American chronicles
There is a big bad something lurking in the American soul, and E.L. Doctorow knows a thing or two about it. From his 1961 debut novel, Welcome to Hard Times, to his 1989 blockbuster, Billy Bathgate, Doctorow has explored where greed and ambition collides. Even the most innocent dreamers in his books warp toward criminal life. In his latest book, Sweet Land Stories, Doctorow hauls this preoccupation out to the high lonesome prairies, conjuring a cast of religious visionaries, orphans on the lam, and a mother-and-son team that does more damage to an Illinois town than an April twister.
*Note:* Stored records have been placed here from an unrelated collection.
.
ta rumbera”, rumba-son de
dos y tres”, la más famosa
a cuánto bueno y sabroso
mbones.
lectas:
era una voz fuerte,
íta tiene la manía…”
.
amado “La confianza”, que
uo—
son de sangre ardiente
If the characters in this collection of short stories share any quality, it’s their singular belief in motion. In the opening piece, “A Home on the Plains,” a teenage son and his widowed mother move from Chicago to a brick farmhouse and proceed to fleece Swedish and Norwegian suitors. Although there are hints they’ve fled a criminal past, the landscape, it seems, is what encourages them to grab, take and steal. As the narrator says, “I was by now thinking I could wrest some hope from the loneliness of the farm with views of the plains as far as you could see.” After their plan has borne its awful fruit, they torch their prairie idyll and hit the road again.
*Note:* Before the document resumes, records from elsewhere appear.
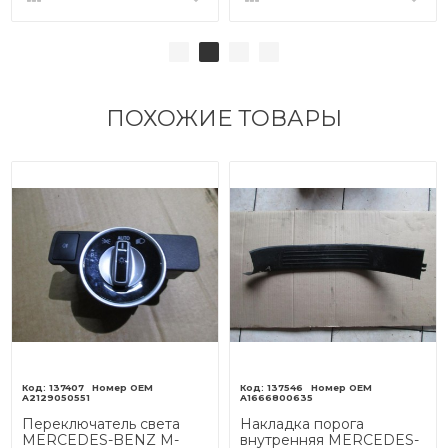
ПОХОЖИЕ ТОВАРЫ
137407
137546
A2129050551
A1666800635
Переключатель света
Накладка порога
MERCEDES-BENZ M-
внутренняя MERCEDES-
Motion means both escape and redemption in Sweet Land Stories, but not in the spiritual sense. In “Baby Wilson” a man’s girlfriend comes home with a baby she abducted from the hospital. Rather than bring the tot back, the narrator shoves everyone into his SUV and lights out for the highway. He dumps the car, gets a new one and procures a few stolen credit cards before he even begins to question whether he’s doing the right thing. In “Jolene: A Life,” a hard-luck orphan bounces from one deadbeat husband to the next, crisscrossing the Middle West and West before she lands on her own two feet in—where else?—Hollywood.
Four of the five stories in this slim volume previously appeared in The New Yorker magazine. Reading them together shows Doctorow has moved beyond previous work to mine new territory. In the past, Doctorow’s characters wrestled with good and evil—agonized over it even. Here, his cast carries no such moral weight. The characters are pragmatists first and foremost, and they will do whatever it takes to get what they want. When Jolene’s firstborn is stolen from her by an abusive husband, she coldly considers killing the lout before she realizes doing so would ensure she’d never see the baby again.
In the final two stories, Doctorow explores what happens when this kind of lethal pragmatism is enshrined by righteousness. “Walter John Harmon” chronicles a peaceful religious cult’s evolution toward violence. The final story, though the weakest in the collection, is perhaps the most topical. An FBI deputy fights an uphill battle against a presidential administration trying to cover up why a dead child wound up on the White House lawn.
Though Doctorow overplays his hand here, the message is clear: America is a great place because it allows people to strive, achieve and recreate themselves if necessary. Sweet Land Stories paints a grim portrait of what happens when those birthrights are abused.